MedThink: Explaining Medical Visual Question Answering via Multimodal Decision-Making Rationale
This work addresses the need for more interpretable AI in healthcare to assist medical experts in faster and more accurate diagnoses, though it is incremental as it builds on existing MedVQA datasets and methods.
The paper tackles the problem of limited interpretability and transparency in Medical Visual Question Answering (MedVQA) by introducing new benchmark datasets with decision-making rationales and a novel framework, MedThink, which achieves accuracies of 83.5% on R-RAD, 86.3% on R-SLAKE, and 87.2% on R-Path, significantly outperforming existing state-of-the-art models.
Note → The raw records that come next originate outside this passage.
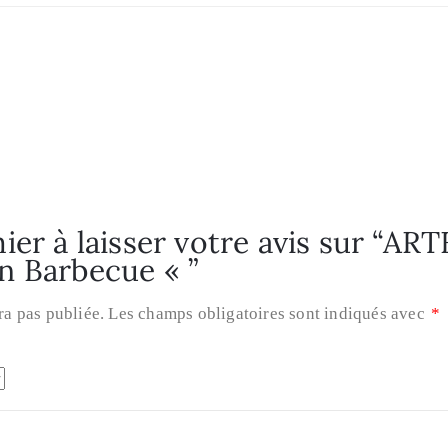
ier à laisser votre avis sur “A
n Barbecue « ”
ra pas publiée.
Les champs obligatoires sont indiqués avec
*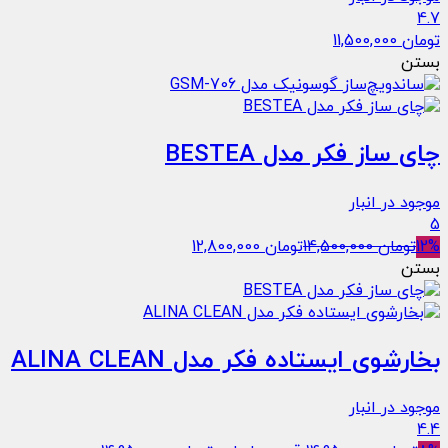
4.7
تومان
11,500,000
بستن
چای ساز فکر مدل BESTEA
موجود در انبار
5
12%
تومان
14,500,000
تومان
12,800,000
بستن
بخارشوی ایستاده فکر مدل ALINA CLEAN
موجود در انبار
4.4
Medical Visual Question Answering (MedVQA), which offers language responses to image-based medical inquiries, represents a challenging task and significant advancement in healthcare. It assists medical experts to swiftly interpret medical images, thereby enabling faster and more accurate diagnoses. However, the model interpretability and transparency of existing MedVQA solutions are often limited, posing challenges in understanding their decision-making processes. To address this issue, we devise a semi-automated annotation process to streamline data preparation and build new benchmark MedVQA datasets R-RAD, R-SLAKE and R-Path. These datasets provide intermediate medical decision-making rationales generated by multimodal large language models and human annotations for question-answering pairs in existing MedVQA datasets, i.e., VQA-RAD, SLAKE and PathVQA. Moreover, we design a novel framework, MedThink, which finetunes lightweight pretrained generative models by incorporating medical decision-making rationales. MedThink includes three distinct strategies to generate decision outcomes and corresponding rationales, thereby clearly showcasing the medical decision-making process during reasoning. Our comprehensive experiments show that our method achieves an accuracy of 83.5% on R-RAD, 86.3% on R-SLAKE and 87.2% on R-Path. These results significantly exceed those of existing state-of-the-art models with comparable parameters. Datasets and code will be released.